Cette rencontre s’inscrit dans le cadre de la mission stratégique effectuée au Togo par la DECT du 23 au 31 mars 2026, à la suite de l’invitation du gouvernement togolais. Elle constitue une visite de suivi de l’évaluation conduite en 2019, visant à mesurer les progrès réalisés par le pays en matière de lutte contre le terrorisme et de prévention de l’extrémisme violent, tout en identifiant les axes de renforcement de la coopération avec le système des Nations Unies.
Présidée par le ministre de l’Administration territoriale, le colonel Awaté Hodabalo, la séance de travail s’est tenue en présence du Secrétaire général du ministère, M. Esso Koudjoou, du Directeur des cultes, le colonel Béléï Bédiani, et du Directeur de la chefferie traditionnelle, le commissaire Vondoly Kodjo. Les échanges entre les deux parties ont porté sur les efforts déployés par les autorités togolaises pour répondre aux vulnérabilités identifiées lors de la précédente mission, ainsi que sur les retombées concrètes de ces actions sur le terrain.
Au cours des discussions, la cheffe de délégation onusienne a salué les avancées significatives enregistrées par le Togo, notamment dans les domaines de la prévention et de la résilience face aux menaces sécuritaires.

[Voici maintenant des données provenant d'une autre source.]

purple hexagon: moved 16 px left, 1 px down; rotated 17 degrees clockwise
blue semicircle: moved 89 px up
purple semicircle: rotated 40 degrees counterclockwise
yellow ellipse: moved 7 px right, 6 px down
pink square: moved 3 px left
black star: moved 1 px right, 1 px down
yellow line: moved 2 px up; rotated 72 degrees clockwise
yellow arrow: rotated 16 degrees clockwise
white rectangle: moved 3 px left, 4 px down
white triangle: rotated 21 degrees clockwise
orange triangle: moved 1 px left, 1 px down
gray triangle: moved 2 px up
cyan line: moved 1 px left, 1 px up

Elle a également mis en avant l’approche inclusive adoptée par les autorités togolaises, impliquant l’ensemble des composantes de la société.
« La visite de travail a pour objectif d’enregistrer les progrès réalisés par le Togo dans la lutte contre le terrorisme et la prévention de l’extrémisme violent, mais aussi d’identifier les domaines dans lesquels les Nations Unies et leurs agences partenaires peuvent apporter un appui supplémentaire », a-t-elle indiqué.

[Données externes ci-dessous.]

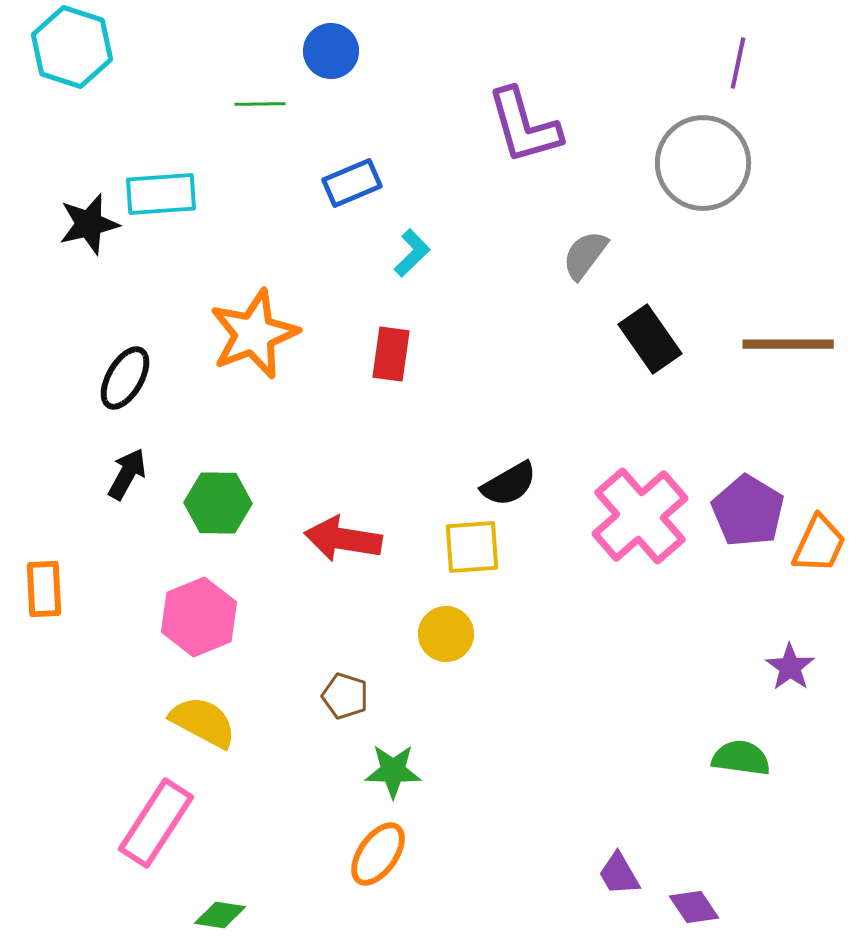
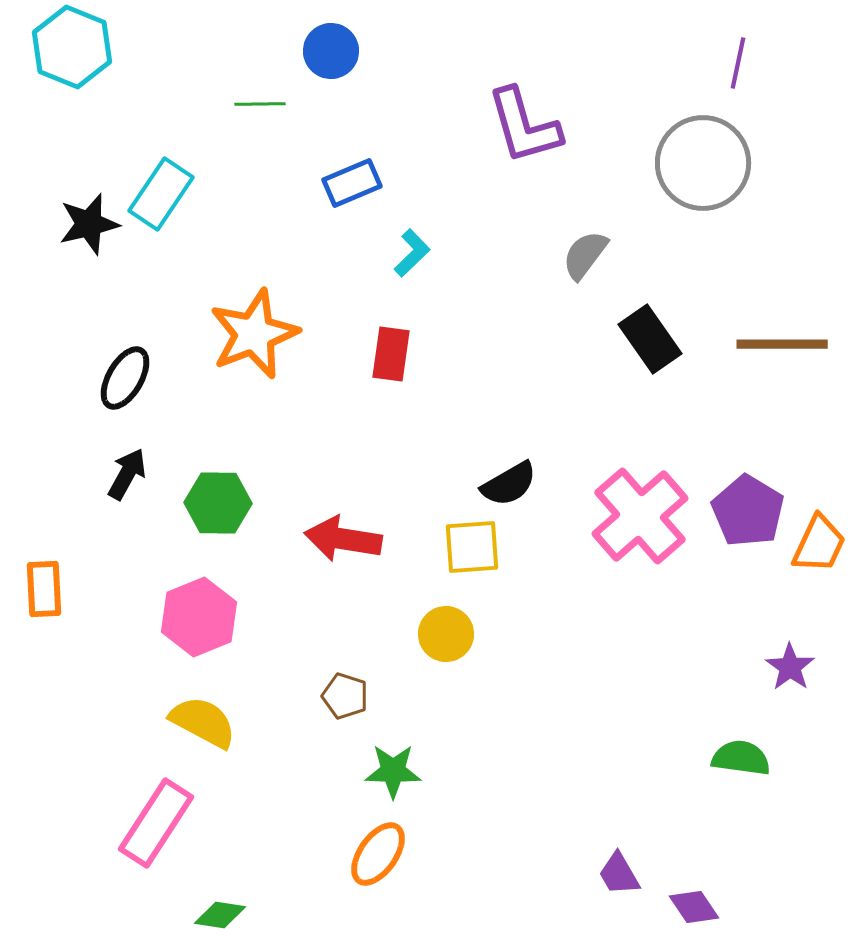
cyan hexagon: rotated 4 degrees clockwise
cyan rectangle: rotated 52 degrees counterclockwise
brown line: moved 6 px left
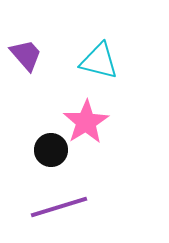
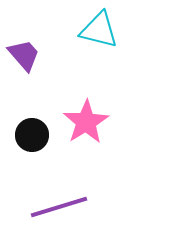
purple trapezoid: moved 2 px left
cyan triangle: moved 31 px up
black circle: moved 19 px left, 15 px up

Elle a, par ailleurs, souligné le rôle déterminant du ministère en charge de l’administration territoriale dans la mise en œuvre d’une approche globale, impliquant notamment les autorités locales, les chefs traditionnels, les leaders religieux, ainsi que les jeunes et les femmes, en vue de renforcer la cohésion sociale et la résilience des communautés.
La délégation a également relevé l’importance des efforts du Togo en matière de coopération sous-régionale, saluant le rôle du pays dans la stabilité et la sécurité de la région ouest-africaine.
De son côté, le ministre de l’Administration territoriale, Colonel Hodabalo Awaté a présenté la stratégie nationale de lutte contre le terrorisme, articulée autour de trois axes majeurs :
« Le Togo a opté pour une lutte contre le terrorisme fondée sur trois axes : la prévention, la résilience et la riposte.
La prévention se traduit notamment par l’anticipation, avec la mise en place de l’opération Koundjouaré dès 2018, bien avant les premières attaques.
Le deuxième axe concerne la résilience, à travers le renforcement de la solidarité nationale et le rapprochement de l’État des populations, illustré par des initiatives comme le Programme d’urgence pour la région des Savanes (PURS).
Enfin, le troisième axe repose sur la riposte militaire, renforcée avec l’instauration de l’état d’urgence dans la région des Savanes.
Dans cette dynamique, notre ministère joue un rôle central, en mobilisant l’ensemble des relais territoriaux : gouverneurs, préfets, maires ainsi que les chefs traditionnels et les leaders religieux, pour assurer la sensibilisation, la cohésion sociale et la collaboration avec les forces de défense et de sécurité », a-t-il expliqué.
A l’occasion, le ministre a également insisté sur l’importance du maillage territorial et de l’implication des autorités traditionnelles et religieuses, véritables relais entre l’administration et les populations, dans la réussite des actions de prévention et de sensibilisation.
Ces efforts soutenus s’inscrivent dans la vision stratégique impulsée par le Président du Conseil, Faure Essozimna Gnassingbé, pour qui la protection des citoyens et la sécurité nationale demeurent une priorité absolue.
Par ailleurs, cette séance de travail marque ainsi une étape importante dans le renforcement du partenariat entre le Togo et les Nations Unies dans la lutte contre le terrorisme, avec pour ambition commune de consolider les acquis et de poursuivre les efforts en faveur de la paix, de la sécurité et de la stabilité dans la sous-région.